I wonder how often people give up right before their victory would have come. I wonder how many times people fail to hold on, don’t make that necessary push, aren’t willing to pay the price to get to the other side, and never know that the thing they’ve been fighting for was within their grasp.
I don’t know if it really is darkest just before dawn, but I do know that many times, the hardest resistance comes right at the very end. It’s like a defense in football who is backed up against their own goal line. They know that if they don’t hold the line here, they’ll give up a score. How sad it would be if the offense didn’t know that they only needed to gain one or two more yards and they would have a touchdown. Unfortunately, I think that’s exactly what happens to us sometimes, when we fail to break through.
I know that some of you reading this don’t believe in God, much less angels and demons, but I can assure you they are all real, and as much as I want to be able to give you good advice and inspire you in your own relationships, I have to tell you the truth. The truth is that God saved our marriage, and there was a spiritual war that went on throughout this entire ordeal that had to be won in order for us to be where we are today.
My wife had fallen under the power of darkness and couldn’t break free. Because of the evil forces that had overtaken her (I’m talking about spirits here, for those of you unfamiliar with these things), she had allowed herself to begin to live in a way that was contrary to who she really was. Her thoughts had become confused, her reasoning flawed, and her actions contradictory to what she really wanted. What she wanted was for us to be in love again and things to be right. What she was doing was trying to close the door on that and drive me away for good. It’s a form of self-destruction that people often fall into when they don’t believe they can actually get the thing they truly want.
God began to speak to me very specifically in prayer around the time that my wife told me she had begged Him to make things work between us and that they weren’t. He began to give me exact words to say to her. It was literally that clear and specific. He would dictate to me exactly what I was to go to her and say. He also told me that she would respond badly, but to say it anyway – that she needed to hear the words, and that me saying them would have an effect on her that I would only see later.

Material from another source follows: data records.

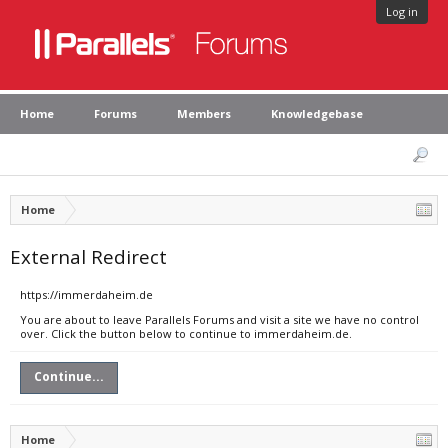
Log in
Home
Forums
Members
Knowledgebase
Home
External Redirect
https://immerdaheim.de
You are about to leave Parallels Forums and visit a site we have no control
over. Click the button below to continue to immerdaheim.de.
Continue...
Home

I was afraid of being hurt more than I already had been, but I was well beyond the point of no return by then. I also knew that she was like a prisoner of war that had been taken captive by the enemy, and even though she was blind to it, she needed me to come and rescue her. In the spirit realm, I led a mission to free her from her captors. In the physical realm, I went to her apartment and delivered the message. As God had told me she would, she rejected my words and told me she didn’t love me.
I didn’t know what she would do from there, or how long it would be before the work was done. I just knew that I wouldn’t give up while there was still hope, and that hope came from God, not from any signs from her that she was returning to me. I resolved that whatever she did from that point, I would continue to fight the spiritual war on her behalf and show her love when I had the opportunity. Even though I was the foot soldier in this story, God had the view from the air, and he knew it would soon be over.